The Black Hearts of Men

Radical Abolitionists and The Transformation of Race

By John Stauffer

Review

By Emma Jones Lapsansky

Almost four decades ago, when I was about to enter an interracial marriage, a German comrade in the civil rights movement encouraged me. "Unless some people live as if the future is already here," she prophesied, "the future we need will never come."  John Stauffer's new volume  The Black  Hearts of Men introduces us to four nineteenth-century civil rights activists who attempted to live as if the future they needed had already come.  And hence Stauffer's study reminds us that the future of cross-racial and cross-cultural alliances may depend upon remembering that such alliances have had an honorable past, one that allowed individuals to transcend such political constructs as race, gender, class, age, or the other boundaries created by societies.

Stauffer's study, an intertwined biography of four men--two white, two black--recounts, in its basic story line, the events and experiences that led them to found a political party based upon their Christian beliefs concerning the necessity of bringing about a new future for American slavery, race relations, and democracy. Convening a small conference in Syracuse, New York, in the summer of 1855, Gerrit Smith, James McCune Smith, Frederick Douglass, and John Brown founded the Radical Abolition Party, which lasted five years, and polled a few thousand votes in its various political campaigns between 1855 and 1860.  (Among its several campaigns, the party ran Gerrit Smith for president, and Frederick Douglass for secretary of the state of New York, making Douglass the first black man to be placed on an American ballot.) 

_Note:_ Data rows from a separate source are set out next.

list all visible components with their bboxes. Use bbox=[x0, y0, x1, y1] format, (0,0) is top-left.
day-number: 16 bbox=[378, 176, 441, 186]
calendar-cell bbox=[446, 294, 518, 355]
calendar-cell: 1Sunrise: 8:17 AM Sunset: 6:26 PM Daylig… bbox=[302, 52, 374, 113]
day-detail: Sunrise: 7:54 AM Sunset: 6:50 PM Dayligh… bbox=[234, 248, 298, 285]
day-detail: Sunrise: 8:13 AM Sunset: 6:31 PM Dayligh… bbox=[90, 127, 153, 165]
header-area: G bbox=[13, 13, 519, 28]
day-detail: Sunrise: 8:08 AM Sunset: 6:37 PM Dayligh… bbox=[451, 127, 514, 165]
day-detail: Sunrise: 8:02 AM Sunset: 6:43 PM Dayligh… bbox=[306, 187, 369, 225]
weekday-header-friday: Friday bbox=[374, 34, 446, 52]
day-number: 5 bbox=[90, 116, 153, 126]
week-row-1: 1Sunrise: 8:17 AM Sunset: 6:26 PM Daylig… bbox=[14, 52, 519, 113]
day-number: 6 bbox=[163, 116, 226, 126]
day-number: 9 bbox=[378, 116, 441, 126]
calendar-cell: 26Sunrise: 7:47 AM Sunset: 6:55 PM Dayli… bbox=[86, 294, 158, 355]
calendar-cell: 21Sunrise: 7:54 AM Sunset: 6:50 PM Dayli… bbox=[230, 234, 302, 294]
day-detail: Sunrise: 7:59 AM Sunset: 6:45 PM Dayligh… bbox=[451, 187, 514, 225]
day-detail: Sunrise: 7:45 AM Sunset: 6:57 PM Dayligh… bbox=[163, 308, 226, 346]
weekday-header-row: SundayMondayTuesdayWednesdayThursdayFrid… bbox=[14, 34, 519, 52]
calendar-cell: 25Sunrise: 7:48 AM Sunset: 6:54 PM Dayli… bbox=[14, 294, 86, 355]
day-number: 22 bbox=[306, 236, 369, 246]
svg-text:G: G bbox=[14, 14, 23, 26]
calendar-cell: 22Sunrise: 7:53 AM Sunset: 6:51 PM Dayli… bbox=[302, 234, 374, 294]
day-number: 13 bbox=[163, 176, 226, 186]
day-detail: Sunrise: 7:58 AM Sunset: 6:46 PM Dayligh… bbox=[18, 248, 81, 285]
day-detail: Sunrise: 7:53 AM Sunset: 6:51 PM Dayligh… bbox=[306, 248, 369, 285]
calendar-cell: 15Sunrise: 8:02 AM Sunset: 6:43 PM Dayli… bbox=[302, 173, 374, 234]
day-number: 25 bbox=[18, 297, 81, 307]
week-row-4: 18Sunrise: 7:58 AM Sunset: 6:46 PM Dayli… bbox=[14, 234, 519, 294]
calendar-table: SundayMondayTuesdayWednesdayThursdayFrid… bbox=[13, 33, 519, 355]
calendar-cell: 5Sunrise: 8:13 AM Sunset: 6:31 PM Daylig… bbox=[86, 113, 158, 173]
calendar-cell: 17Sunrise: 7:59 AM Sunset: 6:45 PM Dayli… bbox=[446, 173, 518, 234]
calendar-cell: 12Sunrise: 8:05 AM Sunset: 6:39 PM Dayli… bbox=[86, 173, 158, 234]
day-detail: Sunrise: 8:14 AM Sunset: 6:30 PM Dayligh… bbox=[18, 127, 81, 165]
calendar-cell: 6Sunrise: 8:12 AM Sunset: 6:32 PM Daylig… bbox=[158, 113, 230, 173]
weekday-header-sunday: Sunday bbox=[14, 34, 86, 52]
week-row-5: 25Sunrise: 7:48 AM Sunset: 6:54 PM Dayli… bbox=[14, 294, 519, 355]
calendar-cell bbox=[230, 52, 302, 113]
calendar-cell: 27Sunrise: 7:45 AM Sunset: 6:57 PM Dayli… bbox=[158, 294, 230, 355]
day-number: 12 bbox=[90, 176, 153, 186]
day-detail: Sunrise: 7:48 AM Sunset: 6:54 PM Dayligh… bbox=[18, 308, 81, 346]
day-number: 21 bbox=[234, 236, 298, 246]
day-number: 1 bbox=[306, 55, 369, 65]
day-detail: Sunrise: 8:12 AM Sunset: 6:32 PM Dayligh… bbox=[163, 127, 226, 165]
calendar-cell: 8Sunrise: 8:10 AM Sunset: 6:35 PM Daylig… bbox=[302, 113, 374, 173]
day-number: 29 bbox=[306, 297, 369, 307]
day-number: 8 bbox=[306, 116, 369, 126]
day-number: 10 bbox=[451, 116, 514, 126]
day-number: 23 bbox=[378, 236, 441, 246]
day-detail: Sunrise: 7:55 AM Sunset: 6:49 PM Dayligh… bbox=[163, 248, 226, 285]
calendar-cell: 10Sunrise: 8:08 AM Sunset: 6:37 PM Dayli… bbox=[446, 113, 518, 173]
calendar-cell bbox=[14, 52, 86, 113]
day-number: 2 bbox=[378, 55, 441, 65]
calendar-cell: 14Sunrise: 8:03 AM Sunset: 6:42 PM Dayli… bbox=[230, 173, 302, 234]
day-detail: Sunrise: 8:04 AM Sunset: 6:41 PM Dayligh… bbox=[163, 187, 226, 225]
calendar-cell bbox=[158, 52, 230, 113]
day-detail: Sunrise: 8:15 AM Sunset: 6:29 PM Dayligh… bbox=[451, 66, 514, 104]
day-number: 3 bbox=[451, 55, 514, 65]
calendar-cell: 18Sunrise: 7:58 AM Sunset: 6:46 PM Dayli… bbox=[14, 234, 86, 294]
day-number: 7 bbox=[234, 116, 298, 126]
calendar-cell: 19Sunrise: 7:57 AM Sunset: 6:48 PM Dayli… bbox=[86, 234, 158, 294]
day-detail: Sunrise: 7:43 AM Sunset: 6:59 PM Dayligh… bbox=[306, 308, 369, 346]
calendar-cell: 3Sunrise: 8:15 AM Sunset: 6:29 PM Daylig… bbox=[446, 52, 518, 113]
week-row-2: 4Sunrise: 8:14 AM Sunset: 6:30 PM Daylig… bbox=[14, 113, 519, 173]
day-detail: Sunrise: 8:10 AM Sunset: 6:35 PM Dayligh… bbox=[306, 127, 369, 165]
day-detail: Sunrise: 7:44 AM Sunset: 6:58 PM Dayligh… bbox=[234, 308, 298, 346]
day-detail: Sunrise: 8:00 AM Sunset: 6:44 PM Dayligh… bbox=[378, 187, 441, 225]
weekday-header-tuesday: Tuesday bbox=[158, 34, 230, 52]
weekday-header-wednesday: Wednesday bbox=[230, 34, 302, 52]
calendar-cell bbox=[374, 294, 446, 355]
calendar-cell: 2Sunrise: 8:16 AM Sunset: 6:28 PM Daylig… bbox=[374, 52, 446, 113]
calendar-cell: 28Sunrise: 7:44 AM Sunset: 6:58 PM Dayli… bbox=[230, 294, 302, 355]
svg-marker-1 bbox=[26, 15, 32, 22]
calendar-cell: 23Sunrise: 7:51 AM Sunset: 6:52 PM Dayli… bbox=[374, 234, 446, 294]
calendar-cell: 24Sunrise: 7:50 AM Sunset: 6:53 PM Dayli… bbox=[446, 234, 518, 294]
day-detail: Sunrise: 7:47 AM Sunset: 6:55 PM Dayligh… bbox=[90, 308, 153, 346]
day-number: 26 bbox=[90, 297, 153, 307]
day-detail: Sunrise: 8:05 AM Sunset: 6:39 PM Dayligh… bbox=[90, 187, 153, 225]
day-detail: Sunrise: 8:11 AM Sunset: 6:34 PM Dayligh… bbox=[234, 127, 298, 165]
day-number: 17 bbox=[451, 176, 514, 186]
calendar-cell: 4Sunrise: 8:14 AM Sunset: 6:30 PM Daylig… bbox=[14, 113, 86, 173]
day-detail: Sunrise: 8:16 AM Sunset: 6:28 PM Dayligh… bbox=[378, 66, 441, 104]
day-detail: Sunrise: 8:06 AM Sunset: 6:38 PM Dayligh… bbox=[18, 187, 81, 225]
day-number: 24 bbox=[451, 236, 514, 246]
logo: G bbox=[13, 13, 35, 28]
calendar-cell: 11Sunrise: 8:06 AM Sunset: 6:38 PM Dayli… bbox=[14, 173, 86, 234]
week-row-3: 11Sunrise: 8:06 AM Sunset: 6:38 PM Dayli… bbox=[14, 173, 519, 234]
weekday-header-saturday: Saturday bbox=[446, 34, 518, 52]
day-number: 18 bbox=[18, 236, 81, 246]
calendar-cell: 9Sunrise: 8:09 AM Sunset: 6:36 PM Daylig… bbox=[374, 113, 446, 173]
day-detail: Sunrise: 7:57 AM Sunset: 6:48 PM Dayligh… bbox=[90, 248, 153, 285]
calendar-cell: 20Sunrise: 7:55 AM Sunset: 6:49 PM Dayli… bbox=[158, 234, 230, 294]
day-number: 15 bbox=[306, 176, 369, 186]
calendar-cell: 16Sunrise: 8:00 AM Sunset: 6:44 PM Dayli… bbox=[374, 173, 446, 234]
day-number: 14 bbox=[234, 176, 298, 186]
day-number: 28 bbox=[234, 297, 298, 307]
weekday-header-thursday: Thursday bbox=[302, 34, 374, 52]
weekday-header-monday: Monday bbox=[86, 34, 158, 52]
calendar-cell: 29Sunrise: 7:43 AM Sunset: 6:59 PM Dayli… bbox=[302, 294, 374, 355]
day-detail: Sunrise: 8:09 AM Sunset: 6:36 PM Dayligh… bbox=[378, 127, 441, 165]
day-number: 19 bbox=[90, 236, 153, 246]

Distinguishing themselves from the left-leaning Free Soil Party, that opposed the extension of slavery, and from the even farther left-wing Garrisonians who sought to use "moral suasion" to convince all Americans that slavery was a sin and should be immediately eradicated everywhere, the Radical Abolitionists insisted that removing slavery from every inch of American soil was a God-driven mission, and that it must be pursued by whatever means necessaryeven violence and murder.  Unlike the Garrisonians, who held that morality and spirituality should be aloof from politics, the Radical Abolitionists argued that politics should be the foundation and the outlet for true spirituality, and that the Constitution should be seen as a sacred text on a par with the Bible.

Stauffer argues, however, that the most important contribution of the Radical Abolition Party is not in its politics, but in its leadership, a leadership comprised of four men who broke through the mistrust inherent in a racist system to become friends as well as abolitionist colleagues. Using these men whose cross-racial friendship previewed the future, Stauffer suggests that the empathy, admiration, and trust that cemented their friendship is the key to a democratic future for America, even while he notes the tragedy of that relationship. 

The tragedy, Stauffer tells us, is that the friendship between these men was built upon a mutual commitment to violenceGod-inspired violence, but violence nonetheless.  It is here that Stauffer moves from neutral historian to biased commentator, for he frequently reminds his readers of his own conviction that nothing enduringly positive can come from violence. (I agree with this conviction, but Stauffer's repetition of it is sometimes annoyingly didactic.)  He focuses heavily on Gerrit Smith's "guilt about his sanction of violence" (p. 267), and leaves no room for the possibility that it was John Brown's commitment to violence that paved the way for the positive change wrought by the Civil War.

Black  Hearts won the Avery O. Craven prize, awarded by the Organization of American Historians for "the most original book on the coming of the Civil Warwith the exception of works of purely military history."  The work certainly fits that guideline, for it explores an aspect of American history aptly named by Reconstruction historian C. Vann Woodward as a "forgotten alternative," namely, that antebellum American history contains several examples of cross-racial alliances and cooperation, which, for many reasons, the late-nineteenth-century era of Jim Crow has erased from our collective memory.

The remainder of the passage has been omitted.